Top Pentagon Officials Faulted for Role in Boeing Scandal
Jun 13th, 2005 • Posted in: NewsWASHINGTON
The Defense Department’s inspector general last week issued a report exploring the machinations behind an improper lease arrangement with aerospace giant Boeing — a deal that was derailed after evidence of fraud and ethics violations came to light.
The deal called for the Air Force to lease 100 Boeing 767 tanker aircraft, refitted to serve as refueling craft, at a cost of more than $23 billion — and was negotiated over a period of three years. The arrangement went sour after a handful of senators, including Sen. John McCain (R-Ariz.), questioned the deal’s cost.
Former Air Force official Darlene Druyun is serving nine months in prison after admitting that she helped Boeing design the deal while also negotiating to become an employee of the company. Senior Boeing official Michael Sears is serving four months for his involvement.
While the Pentagon painted the Boeing deal as Druyun’s doing alone, Defense Department Inspector General Joseph Schmitz said the deal was engineered by military officials, Boeing executives, and senior White House staff.
Among the findings: Boeing worked with Druyun to draft the legislation awarding the company the lucrative contract; former Air Force secretary James Roche blocked a legally required analysis of alternatives to the lease deal; and Roche and others wrongly testified to Congress that the deal was needed to replace rapidly deteriorating aircraft when those planes actually are usable until 2040.
Former undersecretary of Defense Edward “Pete” Aldridge, who left the Pentagon to serve on the board of Lockheed Martin, was also criticized for improper behavior. Schmitz said his team did not interview Aldridge because he would not respond to phone calls or certified letters, reported the Chicago Tribune.
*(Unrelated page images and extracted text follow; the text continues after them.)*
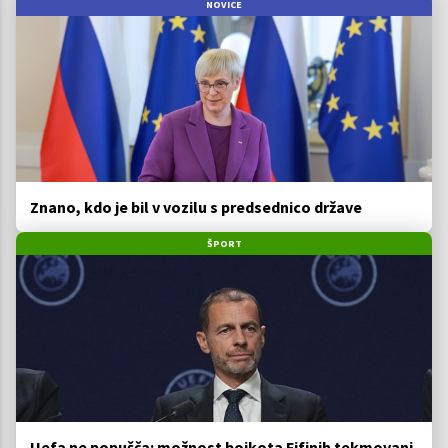
NOVICE
Znano, kdo je bil v vozilu s predsednico države
ŠPORT
Uefa ne popušča: možnost bojkota Fifinih tekmovanj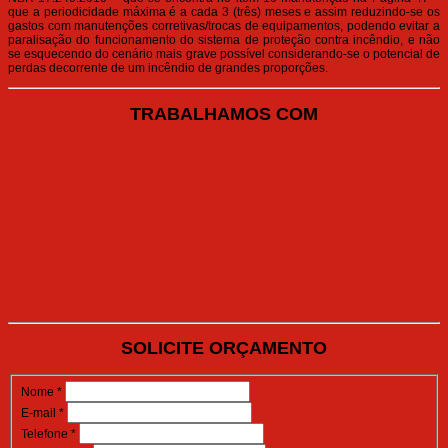
que a periodicidade máxima é a cada 3 (três) meses e assim reduzindo-se os
gastos com manutenções corretivas/trocas de equipamentos, podendo evitar a
paralisação do funcionamento do sistema de proteção contra incêndio, e não
se esquecendo do cenário mais grave possível considerando-se o potencial de
perdas decorrente de um incêndio de grandes proporções.
TRABALHAMOS COM
SOLICITE ORÇAMENTO
Nome
*
E-mail
*
Telefone
*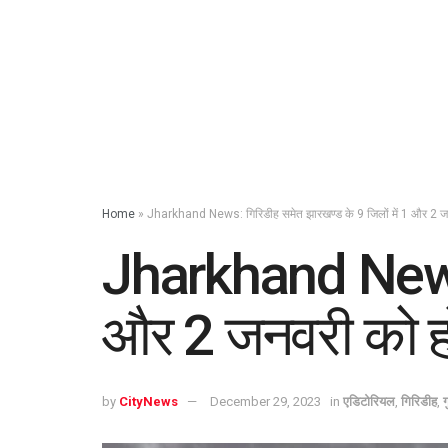
Home
»
Jharkhand News: गिरिडीह समेत झारखण्ड के 9 जिलों में 1 और 2 ज
Jharkhand News: 
और 2 जनवरी को हो
by
CityNews
December 29, 2023
in
एडिटोरियल
,
गिरिडीह
,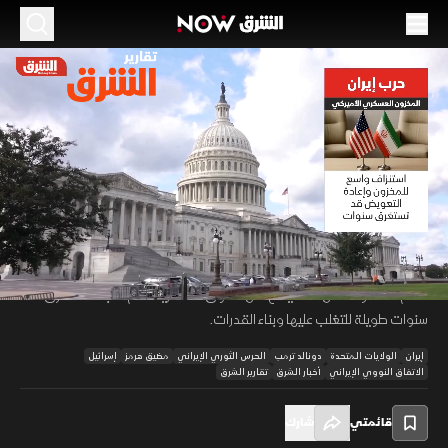
الموسم 2026
حرب إيران.. المخزون العسكري الأميركي
27 يونيو 2026
01:35
أخبار
تقارير الشرق
تواجه المنظومة الدفاعية في أميركا تحديات معقدة ترتبط بالوقت اللازم
لتعويض النقص الحاد في الصواريخ المتطورة والمنظومات الحمائية التي
00:12
/
01:36
استهلكت بالعمليات العسكرية، ويتزامن هذا العجز مع استمرار الالتزامات الدولية
لدعم حلفاء واشنطن، مما يضع أمن السوق العسكرية أمام عقبات تستغرق
سنوات طويلة للتغلب عليها وبناء القدرات.
إيران
الولايات المتحدة
دونالد ترمب
الحرس الثوري الإيراني
مضيق هرمز
إسرائيل
الاتفاق النووي الإيراني
أخبار الشرق
تقارير الشرق
قائمتي
شارك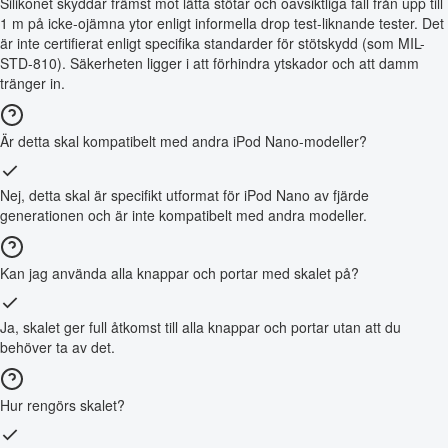
Silikonet skyddar främst mot lätta stötar och oavsiktliga fall från upp till
1 m på icke-ojämna ytor enligt informella drop test-liknande tester. Det
är inte certifierat enligt specifika standarder för stötskydd (som MIL-
STD-810). Säkerheten ligger i att förhindra ytskador och att damm
tränger in.
Är detta skal kompatibelt med andra iPod Nano-modeller?
Nej, detta skal är specifikt utformat för iPod Nano av fjärde
generationen och är inte kompatibelt med andra modeller.
Kan jag använda alla knappar och portar med skalet på?
Ja, skalet ger full åtkomst till alla knappar och portar utan att du
behöver ta av det.
Hur rengörs skalet?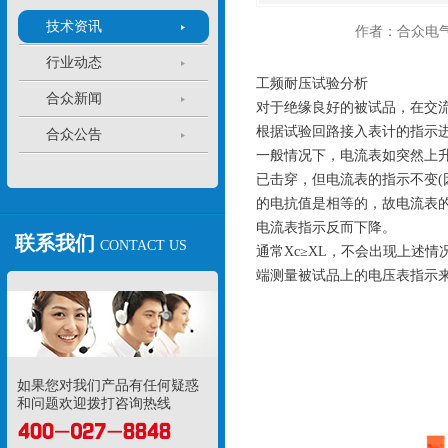
技术资讯
作者：合众电
行业动态
工频耐压试验分析
合众新闻
对于绝缘良好的被试品，在交
根据试验回路接入表计的指示
合众公告
一般情况下，电流表如突然上升
已击穿，但电流表的指示不变(因
的电抗值是相等的，故电流表的
电流表指示反而下降。
联系我们
CONTACT US
通常Xc≥XL，不会出现上述
端测量被试品上的电压表指示
如果您对我们产品有任何疑惑
和问题欢迎拨打咨询热线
While the Senate Armed Services Committee welcomed the inspector general’s report at a hearing last week, it also took issue with the report’s extensive redactions and key omissions, noted the Washington Post.
Committee chairman John Warner (R-Va.) expressed incredulity that the Schmitz had delegated all 88 investigative interviews to underlings and that the report included no comments from either Defense Secretary Donald Rumsfeld or his former deputy Paul Wolfowitz, who now heads the World Bank.
“Generally speaking, we interviewed them and we did not find anything relevant to report to tell the story about the 767,” Schmitz told Warner, according to the Tribune.
“You found nothing in your interviews with the secretary of defense and the deputy secretary of defense that was relevant to this report?” Warner disbelievingly asked, calling the scandal “the most significant defense procurement mismanagement in contemporary history.”
Sen. Carl Levin (Mich.), the committee’s top Democrat, also criticized the report for its extensive redactions, noting that Schmitz blacked out 45 sections dealing with White House involvement in the lease negotiations, as well as the names and emails dealing with lawmakers and others involved in the lease.
White House spokesman Scott McClellan last week said the passages were blacked out, even from the classified version available to senators in a secure room, because Schmitz does not have jurisdiction over the White House.
“They only have jurisdiction over their particular agency,” McClellan told the Tribune.
“There is no legal authority that would conceivably justify the redaction of this material from the report,” Levin warned at the hearing. “Critical gaps in this report have placed a cloud over it — indeed, over the inspector general’s office.”